* **Data provided**:
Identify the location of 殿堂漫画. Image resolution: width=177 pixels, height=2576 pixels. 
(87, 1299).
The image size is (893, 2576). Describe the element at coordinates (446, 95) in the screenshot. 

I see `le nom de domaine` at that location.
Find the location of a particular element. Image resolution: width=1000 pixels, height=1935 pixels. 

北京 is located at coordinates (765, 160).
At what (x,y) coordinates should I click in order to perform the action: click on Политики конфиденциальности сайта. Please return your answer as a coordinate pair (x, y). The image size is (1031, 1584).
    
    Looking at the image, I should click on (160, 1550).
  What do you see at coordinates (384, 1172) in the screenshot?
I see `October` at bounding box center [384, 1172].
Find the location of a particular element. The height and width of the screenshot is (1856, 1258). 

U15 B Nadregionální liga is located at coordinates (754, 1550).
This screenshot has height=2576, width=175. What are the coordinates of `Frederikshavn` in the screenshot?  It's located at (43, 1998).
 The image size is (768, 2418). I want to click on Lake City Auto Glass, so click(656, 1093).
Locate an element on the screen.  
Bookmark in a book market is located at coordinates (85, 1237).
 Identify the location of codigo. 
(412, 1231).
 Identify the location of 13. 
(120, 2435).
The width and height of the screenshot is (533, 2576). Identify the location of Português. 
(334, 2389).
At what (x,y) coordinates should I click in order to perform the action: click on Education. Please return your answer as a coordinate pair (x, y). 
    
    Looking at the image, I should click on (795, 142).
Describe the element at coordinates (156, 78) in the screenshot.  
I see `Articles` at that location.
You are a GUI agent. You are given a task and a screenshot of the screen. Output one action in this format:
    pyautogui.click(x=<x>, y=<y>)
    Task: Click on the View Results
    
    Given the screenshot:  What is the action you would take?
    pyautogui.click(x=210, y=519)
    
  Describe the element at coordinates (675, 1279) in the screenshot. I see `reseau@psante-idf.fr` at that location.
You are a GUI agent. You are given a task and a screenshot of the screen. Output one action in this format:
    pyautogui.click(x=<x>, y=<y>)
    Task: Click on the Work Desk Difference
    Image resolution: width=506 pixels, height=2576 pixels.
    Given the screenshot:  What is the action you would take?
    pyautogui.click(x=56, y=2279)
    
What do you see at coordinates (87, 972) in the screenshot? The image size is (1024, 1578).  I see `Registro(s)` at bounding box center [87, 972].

* **What you will do**: Write out each entry once more, exactly as it was given.

* **Response area**:
Identify the location of 殿堂漫画. Image resolution: width=177 pixels, height=2576 pixels. 
(87, 1299).
The image size is (893, 2576). Describe the element at coordinates (446, 95) in the screenshot. 

I see `le nom de domaine` at that location.
Find the location of a particular element. Image resolution: width=1000 pixels, height=1935 pixels. 

北京 is located at coordinates (765, 160).
At what (x,y) coordinates should I click in order to perform the action: click on Политики конфиденциальности сайта. Please return your answer as a coordinate pair (x, y). The image size is (1031, 1584).
    
    Looking at the image, I should click on (160, 1550).
  What do you see at coordinates (384, 1172) in the screenshot?
I see `October` at bounding box center [384, 1172].
Find the location of a particular element. The height and width of the screenshot is (1856, 1258). 

U15 B Nadregionální liga is located at coordinates (754, 1550).
This screenshot has height=2576, width=175. What are the coordinates of `Frederikshavn` in the screenshot?  It's located at (43, 1998).
 The image size is (768, 2418). I want to click on Lake City Auto Glass, so click(656, 1093).
Locate an element on the screen.  
Bookmark in a book market is located at coordinates (85, 1237).
 Identify the location of codigo. 
(412, 1231).
 Identify the location of 13. 
(120, 2435).
The width and height of the screenshot is (533, 2576). Identify the location of Português. 
(334, 2389).
At what (x,y) coordinates should I click in order to perform the action: click on Education. Please return your answer as a coordinate pair (x, y). 
    
    Looking at the image, I should click on (795, 142).
Describe the element at coordinates (156, 78) in the screenshot.  
I see `Articles` at that location.
You are a GUI agent. You are given a task and a screenshot of the screen. Output one action in this format:
    pyautogui.click(x=<x>, y=<y>)
    Task: Click on the View Results
    
    Given the screenshot:  What is the action you would take?
    pyautogui.click(x=210, y=519)
    
  Describe the element at coordinates (675, 1279) in the screenshot. I see `reseau@psante-idf.fr` at that location.
You are a GUI agent. You are given a task and a screenshot of the screen. Output one action in this format:
    pyautogui.click(x=<x>, y=<y>)
    Task: Click on the Work Desk Difference
    Image resolution: width=506 pixels, height=2576 pixels.
    Given the screenshot:  What is the action you would take?
    pyautogui.click(x=56, y=2279)
    
What do you see at coordinates (87, 972) in the screenshot? The image size is (1024, 1578).  I see `Registro(s)` at bounding box center [87, 972].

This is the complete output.